(WHAT TO WORK ON): Each line of the records is to be returned verbatim, with the images omitted.
Segment Open
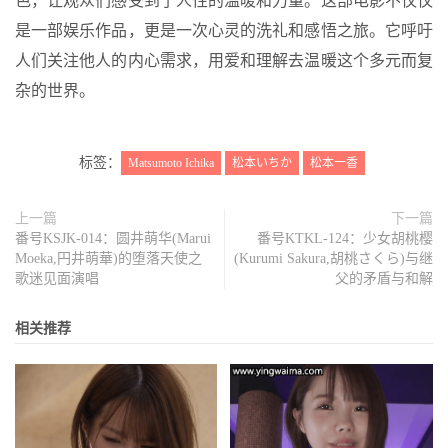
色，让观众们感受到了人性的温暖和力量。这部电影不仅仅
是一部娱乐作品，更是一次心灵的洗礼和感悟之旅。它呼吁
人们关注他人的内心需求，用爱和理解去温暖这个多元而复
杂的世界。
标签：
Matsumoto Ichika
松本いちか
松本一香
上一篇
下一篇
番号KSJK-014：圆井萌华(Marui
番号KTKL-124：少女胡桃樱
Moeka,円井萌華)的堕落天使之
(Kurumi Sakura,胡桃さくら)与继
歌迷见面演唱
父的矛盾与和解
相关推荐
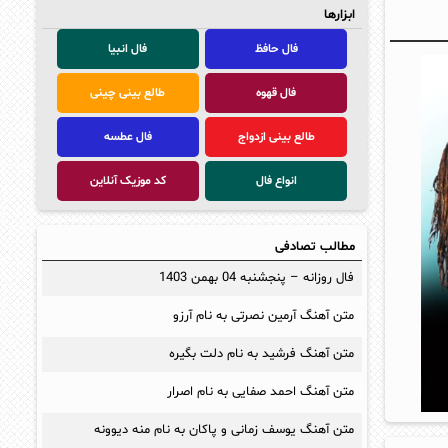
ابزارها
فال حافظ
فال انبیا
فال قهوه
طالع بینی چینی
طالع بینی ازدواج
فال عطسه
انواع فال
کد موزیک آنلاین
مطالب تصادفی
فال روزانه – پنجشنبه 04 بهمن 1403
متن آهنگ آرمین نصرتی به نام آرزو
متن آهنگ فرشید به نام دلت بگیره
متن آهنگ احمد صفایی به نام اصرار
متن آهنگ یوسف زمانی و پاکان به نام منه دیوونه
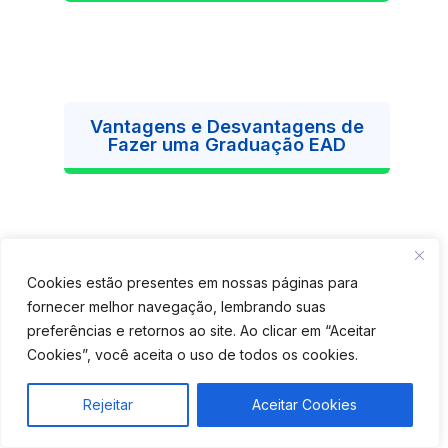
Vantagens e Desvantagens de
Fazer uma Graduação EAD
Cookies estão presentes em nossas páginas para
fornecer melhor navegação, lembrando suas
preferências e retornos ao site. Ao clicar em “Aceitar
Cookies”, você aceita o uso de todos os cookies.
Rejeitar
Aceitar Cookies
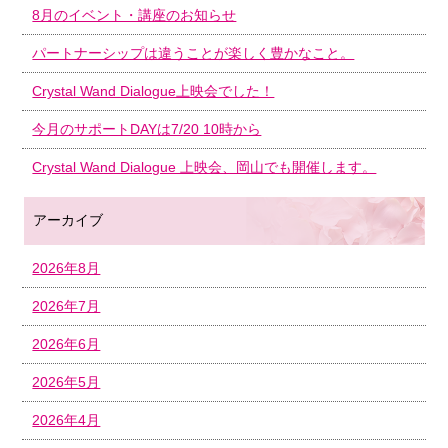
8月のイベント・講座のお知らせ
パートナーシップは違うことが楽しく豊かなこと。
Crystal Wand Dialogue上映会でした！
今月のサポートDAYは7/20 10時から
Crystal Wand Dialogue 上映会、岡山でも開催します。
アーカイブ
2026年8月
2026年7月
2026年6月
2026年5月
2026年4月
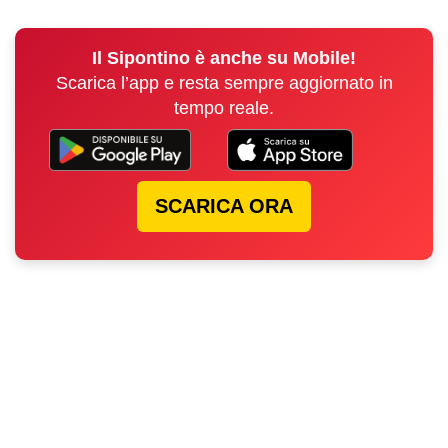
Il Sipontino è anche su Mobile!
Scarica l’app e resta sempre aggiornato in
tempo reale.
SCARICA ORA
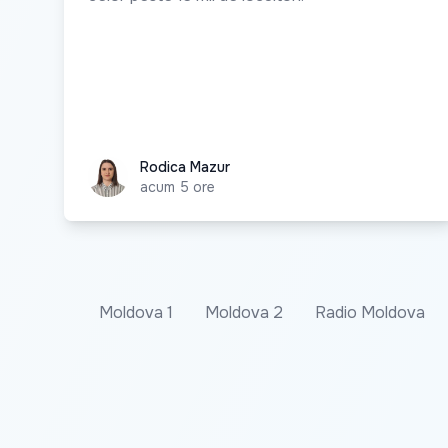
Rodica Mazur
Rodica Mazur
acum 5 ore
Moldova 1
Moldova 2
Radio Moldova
Segment Closed
(ANSWER FOR THE TASK):
色，让观众们感受到了人性的温暖和力量。这部电影不仅仅
是一部娱乐作品，更是一次心灵的洗礼和感悟之旅。它呼吁
人们关注他人的内心需求，用爱和理解去温暖这个多元而复
杂的世界。
标签：
Matsumoto Ichika
松本いちか
松本一香
上一篇
下一篇
番号KSJK-014：圆井萌华(Marui
番号KTKL-124：少女胡桃樱
Moeka,円井萌華)的堕落天使之
(Kurumi Sakura,胡桃さくら)与继
歌迷见面演唱
父的矛盾与和解
相关推荐
ابزارها
فال حافظ
فال انبیا
فال قهوه
طالع بینی چینی
طالع بینی ازدواج
فال عطسه
انواع فال
کد موزیک آنلاین
مطالب تصادفی
فال روزانه – پنجشنبه 04 بهمن 1403
متن آهنگ آرمین نصرتی به نام آرزو
متن آهنگ فرشید به نام دلت بگیره
متن آهنگ احمد صفایی به نام اصرار
متن آهنگ یوسف زمانی و پاکان به نام منه دیوونه
Vantagens e Desvantagens de
Fazer uma Graduação EAD
Cookies estão presentes em nossas páginas para
fornecer melhor navegação, lembrando suas
preferências e retornos ao site. Ao clicar em “Aceitar
Cookies”, você aceita o uso de todos os cookies.
Rejeitar
Aceitar Cookies
8月のイベント・講座のお知らせ
パートナーシップは違うことが楽しく豊かなこと。
Crystal Wand Dialogue上映会でした！
今月のサポートDAYは7/20 10時から
Crystal Wand Dialogue 上映会、岡山でも開催します。
アーカイブ
2026年8月
2026年7月
2026年6月
2026年5月
2026年4月
Il Sipontino è anche su Mobile!
Scarica l’app e resta sempre aggiornato in
tempo reale.
SCARICA ORA
Rodica Mazur
Rodica Mazur
acum 5 ore
Moldova 1
Moldova 2
Radio Moldova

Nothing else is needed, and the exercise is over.